Tilapia comes in several colors, but red and black tilapia is the most well-known species. After preparation, the meat of both varieties is completely white. Both types of tilapia can thrive in either fresh or salt water. The taste will vary depending upon the water type since the fish absorbs the flavor of the water in which it is raised.
Preparation, Uses, & Tips
Tilapia can be broiled, fried, grilled, baked, poached, sautéed, or steamed. The skin has a bitter flavor and should be removed before eating. It is an excellent substitute in recipes calling for many kinds of fish including sole, snapper, pompano, flounder, cod, sea bass, and orange roughy.
When marinating tilapia, be sure to do so for only a short time or it will start to break down the structure of the meat.
Fillets are great for grilling but are small and thin, so be careful during preparation as they can tear. Because of its mild flavor, tilapia goes well with most seasonings.
Preheat oven to 400°F (204°C). Place thawed fillets in buttered or oiled baking dish. Brush fillets with melted butter or olive oil and season. Bake for 10 to 12 minutes, until fish flakes easily when tested with a fork. Spoon pan juices over fillets before serving.

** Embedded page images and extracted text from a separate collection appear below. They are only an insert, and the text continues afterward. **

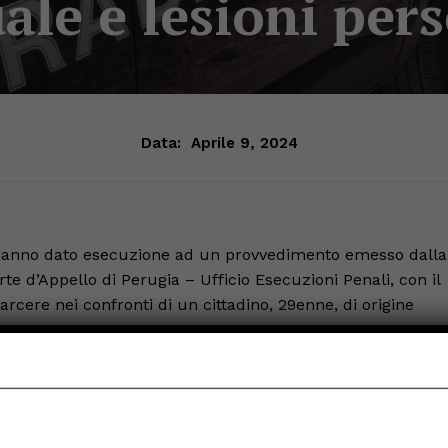
ale e lesioni per
Data:
Aprile 9, 2024
o, hanno dato esecuzione ad un provvedimento emesso dalla
e d’Appello di Perugia – Ufficio Esecuzioni Penali, con il
arcere nei confronti di un cittadino, 29enne, di origine
 condannato in via definitiva per i reati di maltrattamenti in
 commessi in Castiglione del Lago (PG) nel mese di gennaio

Heat 2 tablespoons (30 ml) of oil or butter in a skillet over medium-high heat. Season thawed fillets and place in hot skillet. Cook for approximately 2 to 4 minutes on each side until fish flakes easily. For additional flavor, spritz with lemon juice after turning.
If you purchase frozen tilapia, it will stay fresh for up to four months if it is wrapped tightly and stored at 0°F (-18°C). Thaw frozen tilapia in the refrigerator or under cold running water. Thawed or fresh tilapia should be refrigerated at 32 to 38°F (0 to 3°C) and used within two days. Do not refreeze.